## Exercise details
Drop every picture, then print the rest of the listing exactly as given.

________

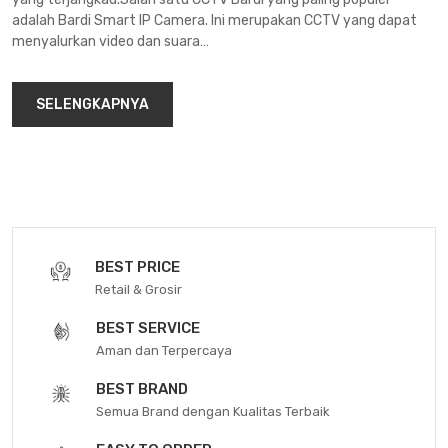
adalah Bardi Smart IP Camera. Ini merupakan CCTV yang dapat
menyalurkan video dan suara…
SELENGKAPNYA
BEST PRICE
Retail & Grosir
BEST SERVICE
Aman dan Terpercaya
BEST BRAND
Semua Brand dengan Kualitas Terbaik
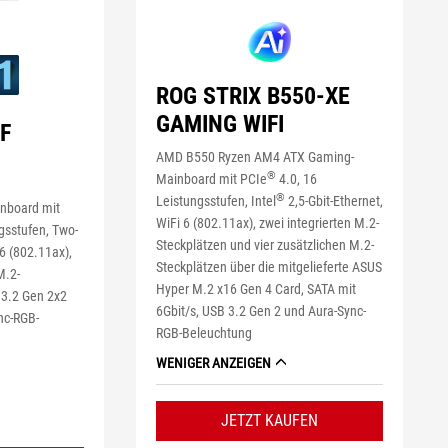
ROG STRIX B550-XE
GAMING WIFI
F
AMD B550 Ryzen AM4 ATX Gaming-
®
Mainboard mit PCIe
4.0, 16
®
Leistungsstufen, Intel
2,5-Gbit-Ethernet,
nboard mit
WiFi 6 (802.11ax), zwei integrierten M.2-
gsstufen, Two-
Steckplätzen und vier zusätzlichen M.2-
6 (802.11ax),
Steckplätzen über die mitgelieferte ASUS
M.2-
Hyper M.2 x16 Gen 4 Card, SATA mit
 3.2 Gen 2x2
6Gbit/s, USB 3.2 Gen 2 und Aura-Sync-
nc-RGB-
RGB-Beleuchtung
WENIGER ANZEIGEN
JETZT KAUFEN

________

## Solved problem
adalah Bardi Smart IP Camera. Ini merupakan CCTV yang dapat
menyalurkan video dan suara…
SELENGKAPNYA
BEST PRICE
Retail & Grosir
BEST SERVICE
Aman dan Terpercaya
BEST BRAND
Semua Brand dengan Kualitas Terbaik
ROG STRIX B550-XE
GAMING WIFI
F
AMD B550 Ryzen AM4 ATX Gaming-
®
Mainboard mit PCIe
4.0, 16
®
Leistungsstufen, Intel
2,5-Gbit-Ethernet,
nboard mit
WiFi 6 (802.11ax), zwei integrierten M.2-
gsstufen, Two-
Steckplätzen und vier zusätzlichen M.2-
6 (802.11ax),
Steckplätzen über die mitgelieferte ASUS
M.2-
Hyper M.2 x16 Gen 4 Card, SATA mit
 3.2 Gen 2x2
6Gbit/s, USB 3.2 Gen 2 und Aura-Sync-
nc-RGB-
RGB-Beleuchtung
WENIGER ANZEIGEN
JETZT KAUFEN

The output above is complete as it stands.